Nada me complacía menos que invitar a las Curvo a mi palacio, mas el asunto había discurrido tan bien que no convenía aflojar el lazo que sujetaba a la presa. Por el contrario, interesaba atarla corto y enseñarle la zanahoria para que aquella deshonesta agitación que la embargaba perdurase y diese fruto. Advertir su rostro turbado por tan rancia emoción me procuraba un pérfido placer.

En cuanto nos alejamos del carruaje de las Curvo, Alonso me miró y tomó a reír muy de gana.

—¿Cómo te parece que ha ido? —le pregunté, forzando una alegre sonrisa.

—¡Oh, doña Catalina, cómo me voy a divertir! —exclamó gozoso el muy canalla—. La dueña no es un ascua de oro y tiene una pizca de bigote, mas, con todo, no es fea y evidencia que anda muy necesitada de cariño.

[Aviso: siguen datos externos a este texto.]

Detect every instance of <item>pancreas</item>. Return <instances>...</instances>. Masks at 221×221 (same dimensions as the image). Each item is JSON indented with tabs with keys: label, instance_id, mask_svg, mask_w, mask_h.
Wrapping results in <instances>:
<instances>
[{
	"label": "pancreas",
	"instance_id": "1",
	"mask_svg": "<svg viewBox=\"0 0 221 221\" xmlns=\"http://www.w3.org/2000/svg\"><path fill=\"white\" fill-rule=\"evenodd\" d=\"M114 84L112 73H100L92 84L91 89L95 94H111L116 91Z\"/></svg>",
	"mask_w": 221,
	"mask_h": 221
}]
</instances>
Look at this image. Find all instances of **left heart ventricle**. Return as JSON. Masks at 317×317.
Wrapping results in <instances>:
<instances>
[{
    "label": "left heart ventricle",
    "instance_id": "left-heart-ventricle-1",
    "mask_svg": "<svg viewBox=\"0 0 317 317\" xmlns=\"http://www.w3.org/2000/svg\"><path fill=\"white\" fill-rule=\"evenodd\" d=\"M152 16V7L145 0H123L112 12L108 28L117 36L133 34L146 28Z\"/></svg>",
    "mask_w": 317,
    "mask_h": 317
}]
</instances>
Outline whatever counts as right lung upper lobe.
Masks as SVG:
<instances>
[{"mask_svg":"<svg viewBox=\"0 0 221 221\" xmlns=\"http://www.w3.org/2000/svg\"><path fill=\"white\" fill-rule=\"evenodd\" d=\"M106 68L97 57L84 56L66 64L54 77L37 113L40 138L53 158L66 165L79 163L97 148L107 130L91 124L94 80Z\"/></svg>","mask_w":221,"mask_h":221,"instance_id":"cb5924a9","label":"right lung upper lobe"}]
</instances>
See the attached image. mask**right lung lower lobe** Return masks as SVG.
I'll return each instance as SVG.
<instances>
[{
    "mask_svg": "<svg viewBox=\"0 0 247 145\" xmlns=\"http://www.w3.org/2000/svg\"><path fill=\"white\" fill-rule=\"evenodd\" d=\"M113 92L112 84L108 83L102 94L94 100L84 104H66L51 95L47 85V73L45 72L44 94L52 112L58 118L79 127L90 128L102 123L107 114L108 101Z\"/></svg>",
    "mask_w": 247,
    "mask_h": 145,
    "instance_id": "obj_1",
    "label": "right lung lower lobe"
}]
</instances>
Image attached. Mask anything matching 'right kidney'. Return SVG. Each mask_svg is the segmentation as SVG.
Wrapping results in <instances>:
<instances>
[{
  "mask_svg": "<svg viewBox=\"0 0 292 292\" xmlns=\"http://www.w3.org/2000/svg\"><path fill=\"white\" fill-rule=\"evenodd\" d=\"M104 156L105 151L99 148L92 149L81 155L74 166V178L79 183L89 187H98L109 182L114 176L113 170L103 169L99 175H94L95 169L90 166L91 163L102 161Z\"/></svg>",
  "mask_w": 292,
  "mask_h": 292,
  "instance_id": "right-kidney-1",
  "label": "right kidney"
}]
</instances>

Ya me entendéis. Con un par de tiernas miradas se ha encendido como un cirio. Llevármela al lecho será coser y cantar. ¿Podré quedarme con todo cuanto me obsequie?

—No naciste para ejemplo de mártires —me burlé, sintiendo una pena tan grande como la mar Océana.

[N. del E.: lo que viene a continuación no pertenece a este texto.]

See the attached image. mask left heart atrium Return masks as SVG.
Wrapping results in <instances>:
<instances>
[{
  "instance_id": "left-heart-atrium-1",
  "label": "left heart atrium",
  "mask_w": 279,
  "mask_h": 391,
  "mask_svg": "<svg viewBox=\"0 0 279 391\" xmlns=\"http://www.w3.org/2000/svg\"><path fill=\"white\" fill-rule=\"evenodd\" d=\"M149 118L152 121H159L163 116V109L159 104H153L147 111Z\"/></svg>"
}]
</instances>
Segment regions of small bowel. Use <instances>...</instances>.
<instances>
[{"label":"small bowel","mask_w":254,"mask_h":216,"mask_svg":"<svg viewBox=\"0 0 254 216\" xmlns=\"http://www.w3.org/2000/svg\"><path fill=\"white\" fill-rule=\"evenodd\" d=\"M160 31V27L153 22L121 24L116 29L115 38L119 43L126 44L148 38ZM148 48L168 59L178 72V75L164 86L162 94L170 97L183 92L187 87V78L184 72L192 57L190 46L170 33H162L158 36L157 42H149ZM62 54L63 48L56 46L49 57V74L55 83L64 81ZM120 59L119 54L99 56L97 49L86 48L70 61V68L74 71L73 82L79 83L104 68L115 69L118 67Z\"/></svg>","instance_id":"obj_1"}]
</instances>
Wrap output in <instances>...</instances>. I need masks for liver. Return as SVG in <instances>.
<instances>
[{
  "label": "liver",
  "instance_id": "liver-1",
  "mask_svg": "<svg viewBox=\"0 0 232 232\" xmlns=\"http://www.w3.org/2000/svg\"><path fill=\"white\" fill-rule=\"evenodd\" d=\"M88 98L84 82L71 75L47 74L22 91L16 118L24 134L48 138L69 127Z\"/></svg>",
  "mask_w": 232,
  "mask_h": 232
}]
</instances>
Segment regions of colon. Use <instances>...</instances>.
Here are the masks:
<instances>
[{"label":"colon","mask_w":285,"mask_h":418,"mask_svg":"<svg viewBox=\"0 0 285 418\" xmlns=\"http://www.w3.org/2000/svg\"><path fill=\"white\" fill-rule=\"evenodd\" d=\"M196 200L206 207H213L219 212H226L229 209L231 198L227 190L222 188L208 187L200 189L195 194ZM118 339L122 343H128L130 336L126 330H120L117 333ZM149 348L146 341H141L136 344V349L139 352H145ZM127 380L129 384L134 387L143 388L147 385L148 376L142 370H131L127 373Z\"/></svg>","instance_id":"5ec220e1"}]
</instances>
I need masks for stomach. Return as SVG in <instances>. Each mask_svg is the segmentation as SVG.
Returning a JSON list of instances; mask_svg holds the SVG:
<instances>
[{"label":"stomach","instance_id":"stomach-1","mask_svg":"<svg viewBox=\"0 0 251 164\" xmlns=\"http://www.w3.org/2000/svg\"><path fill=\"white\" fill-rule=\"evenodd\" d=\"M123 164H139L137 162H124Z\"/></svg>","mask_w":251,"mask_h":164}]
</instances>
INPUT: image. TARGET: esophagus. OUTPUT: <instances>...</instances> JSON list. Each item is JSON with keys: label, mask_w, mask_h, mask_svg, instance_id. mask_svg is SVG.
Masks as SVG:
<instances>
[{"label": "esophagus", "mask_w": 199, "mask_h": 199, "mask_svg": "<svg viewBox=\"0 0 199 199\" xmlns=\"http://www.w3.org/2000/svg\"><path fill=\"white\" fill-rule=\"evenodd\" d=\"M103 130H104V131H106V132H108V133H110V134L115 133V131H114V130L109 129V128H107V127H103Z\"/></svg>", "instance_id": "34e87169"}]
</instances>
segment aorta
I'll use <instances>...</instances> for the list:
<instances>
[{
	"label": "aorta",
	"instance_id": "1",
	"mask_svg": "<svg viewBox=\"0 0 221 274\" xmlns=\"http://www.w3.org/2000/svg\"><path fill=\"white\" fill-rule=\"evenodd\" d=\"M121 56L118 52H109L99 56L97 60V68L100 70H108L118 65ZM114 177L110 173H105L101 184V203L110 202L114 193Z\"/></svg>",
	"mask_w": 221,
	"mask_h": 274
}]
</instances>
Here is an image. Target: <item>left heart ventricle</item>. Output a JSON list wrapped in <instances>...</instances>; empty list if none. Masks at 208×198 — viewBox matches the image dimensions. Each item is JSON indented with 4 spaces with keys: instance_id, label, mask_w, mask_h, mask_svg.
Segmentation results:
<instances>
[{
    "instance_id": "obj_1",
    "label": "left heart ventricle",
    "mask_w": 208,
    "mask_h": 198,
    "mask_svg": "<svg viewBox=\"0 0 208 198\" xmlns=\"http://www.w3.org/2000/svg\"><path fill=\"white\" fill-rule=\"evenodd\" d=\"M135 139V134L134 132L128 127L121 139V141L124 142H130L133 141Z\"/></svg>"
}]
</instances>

—¿Acaso no os habéis fijado en mi padre, doña Catalina? Todas las mujeres se enamoran de él por su galanura y debéis reconocer que yo he salido en todo a él. Incluso dicen que tengo mejor porte —afirmó el deslenguado, reventando de risa—. Desde muchacho, nunca me han faltado hermosas zagalas y ninguna me ha cobrado jamás por sus servicios.